Des interlocuteurs pour accompagner les entreprises
Dans chaque département, un conseiller départemental à la sortie de crise va être chargé d’accueillir et de conseiller les entreprises financièrement fragiles, dans un cadre strictement confidentiel.
Les Urssaf et les services de la DGFiP ont mis en place un numéro d’appel unique - 0 806 000 245 – afin d’orienter les chefs d’entreprises vers les solutions les plus adaptées à leur problème.
Les experts-comptables, les commissaires aux comptes, les administrateurs et les mandataires judiciaires vont proposer des diagnostics sans surcoûts ou gratuits aux entreprises ; les greffes des tribunaux de commerce proposent déjà des outils d’autodiagnostic, y compris en ligne.
Des aides financières prolongées
Sont prolongés la possibilité de demander un prêt garanti par l’Etat (PGE), le relèvement des garanties publiques de cautions et de préfinancement à l’export (pour les PME et ETI, entreprises de taille intermédiaire), les prêts exceptionnels aux petites entreprises qui n’ont pas pu bénéficier d’un PGE, les avances remboursables et prêt à taux bonifié (pour les PME et ETI).
En outre, un fonds de transition (3 milliards d’euros) va intervenir, auprès des ETI et des grandes entreprises, sous forme de prêt, quasi-fonds propres et fonds propres ; les demandes doivent être transmises par courrier électronique à fonds.transition@dgtresor.gouv.fr.

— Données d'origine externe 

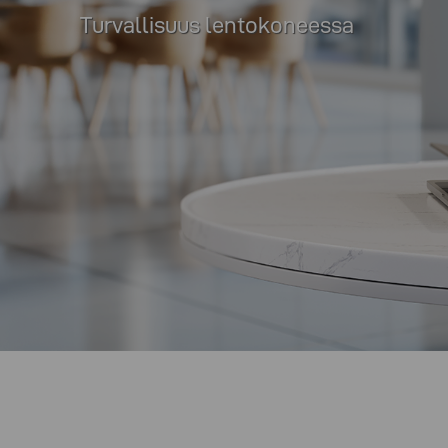
Turvallisuus lentokoneessa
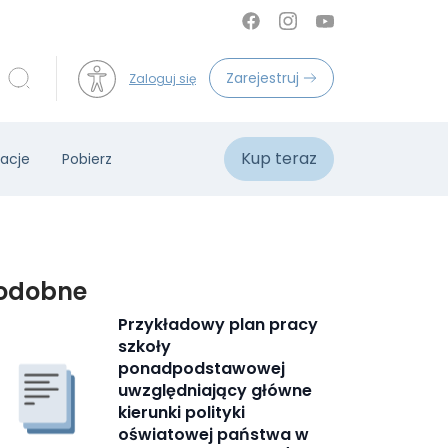
Zarejestruj
Zaloguj się
Kup teraz
acje
Pobierz
odobne
Przykładowy plan pracy
szkoły
ponadpodstawowej
uwzględniający główne
kierunki polityki
oświatowej państwa w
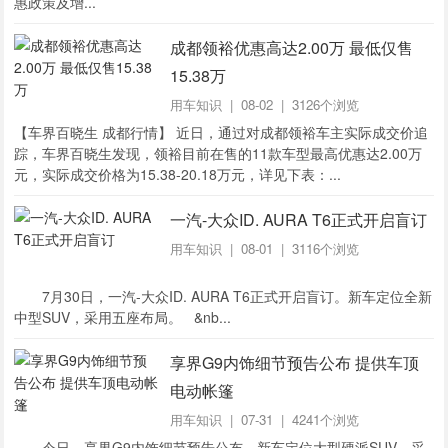
惠政策及增...
成都领裕优惠高达2.00万 最低仅售
15.38万
用车知识
| 08-02 | 3126个浏览
【车界百晓生 成都行情】 近日，通过对成都领裕车主实际成交价追
踪，车界百晓生发现，领裕目前在售的11款车型最高优惠达2.00万
元，实际成交价格为15.38-20.18万元，详见下表：...
一汽-大众ID. AURA T6正式开启盲订
用车知识
| 08-01 | 3116个浏览
7月30日，一汽-大众ID. AURA T6正式开启盲订。新车定位全新
中型SUV，采用五座布局。 &nb...
享界G9内饰细节预告公布 提供车顶
电动帐篷
用车知识
| 07-31 | 4241个浏览
今日，享界G9内饰细节预告公布。新车定位大型硬派SUV，采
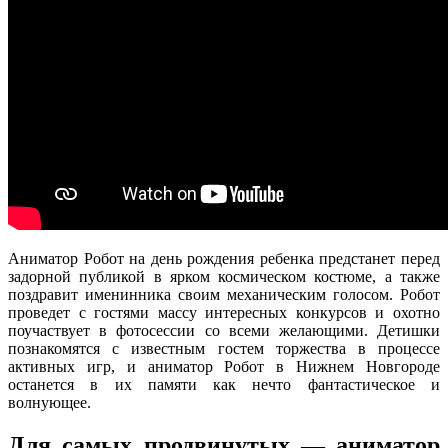
Аниматор Робот на день рождения ребенка предстанет перед
задорной публикой в ярком космическом костюме, а также
поздравит именинника своим механическим голосом. Робот
проведет с гостями массу интересных конкурсов и охотно
поучаствует в фотосессии со всеми желающими. Детишки
познакомятся с известным гостем торжества в процессе
активных игр, и аниматор Робот в Нижнем Новгороде
останется в их памяти как нечто фантастическое и
волнующее.
Для самых продвинутых — аниматор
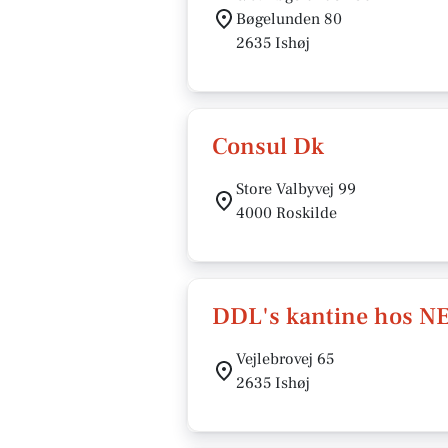
Bøgelunden 80
2635 Ishøj
Consul Dk
Store Valbyvej 99
4000 Roskilde
DDL's kantine hos NE
Vejlebrovej 65
2635 Ishøj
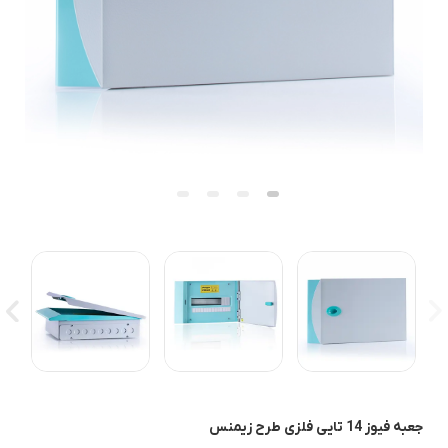
جعبه فیوز 14 تایی فلزی طرح زیمنس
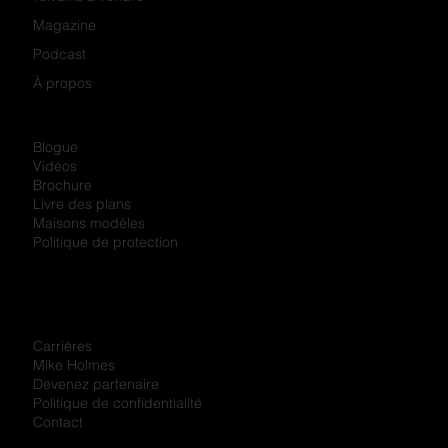
Magazine
Podcast
À propos
Blogue
Vidéos
Brochure
Livre des plans
Maisons modèles
Politique de protection
Carrières
Mike Holmes
Devenez partenaire
Politique de confidentialité
Contact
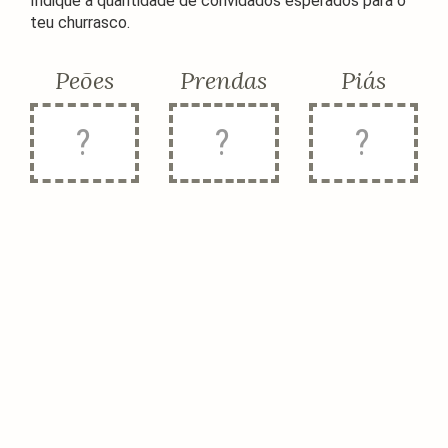
Indique a quantidade de convidados esperados para o
teu churrasco.
Peões
Prendas
Piás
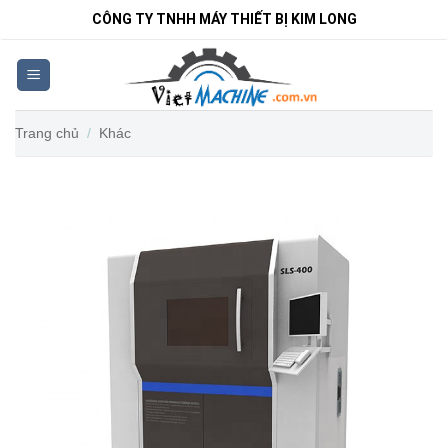
Bỏ
CÔNG TY TNHH MÁY THIẾT BỊ KIM LONG
qua
nội
dung
Trang chủ
/
Khác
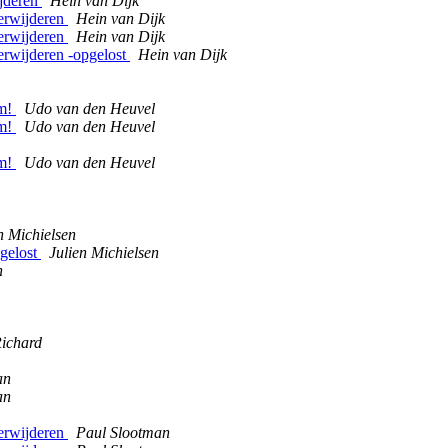
ijderen
Hein van Dijk
verwijderen
Hein van Dijk
verwijderen
Hein van Dijk
verwijderen -opgelost
Hein van Dijk
rm!
Udo van den Heuvel
rm!
Udo van den Heuvel
rm!
Udo van den Heuvel
n Michielsen
pgelost
Julien Michielsen
h
ichard
an
an
verwijderen
Paul Slootman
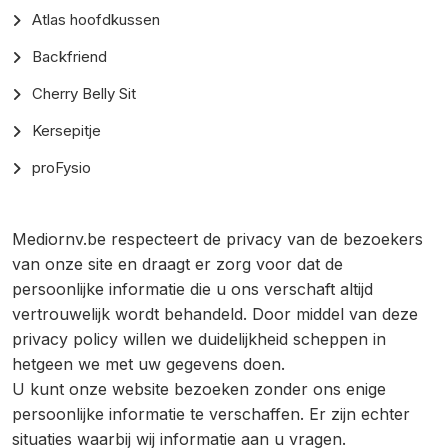
Producten
Atlas hoofdkussen
Backfriend
Cherry Belly Sit
Kersepitje
proFysio
Mediornv.be respecteert de privacy van de bezoekers
van onze site en draagt er zorg voor dat de
persoonlijke informatie die u ons verschaft altijd
vertrouwelijk wordt behandeld. Door middel van deze
privacy policy willen we duidelijkheid scheppen in
hetgeen we met uw gegevens doen.
U kunt onze website bezoeken zonder ons enige
persoonlijke informatie te verschaffen. Er zijn echter
situaties waarbij wij informatie aan u vragen.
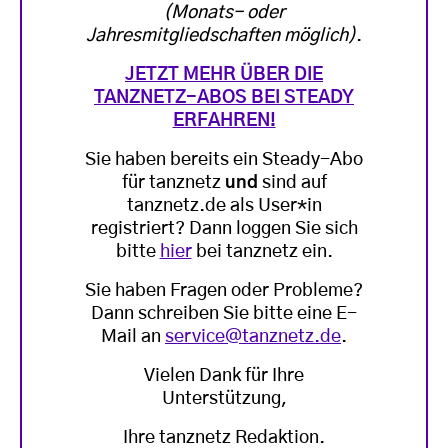
(Monats- oder
Jahresmitgliedschaften möglich)
.
JETZT MEHR ÜBER DIE
TANZNETZ-ABOS BEI STEADY
ERFAHREN!
Sie haben bereits ein Steady-Abo
für tanznetz
und
sind auf
tanznetz.de als User*in
registriert? Dann loggen Sie sich
bitte
hier
bei tanznetz ein.
Sie haben Fragen oder Probleme?
Dann schreiben Sie bitte eine E-
Mail an
service@tanznetz.de
.
Vielen Dank für Ihre
Unterstützung,
Ihre tanznetz Redaktion.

L’Etat et les Urssaf proposent par ailleurs des plans d’apurement permettant d’allonger la durée de paiement des dettes fiscales et sociales des entreprises.
Des procédures de prévention plus adaptées
Le Conseil national des administrateurs judiciaires et mandataires judiciaires s’engage à proposer une procédure amiable simplifiée, sous la forme d’un mandat ad hoc de sortie de crise, aux entreprises employant 10 salariés au plus et qui rencontrent des difficultés financières en raison de la crise sanitaire et de ses conséquences. Son coût est plafonné à 1 500 € HT pour les entreprises de moins de 5 salariés et à 3 000 € HT pour celles ayant entre 5 et 10 salariés.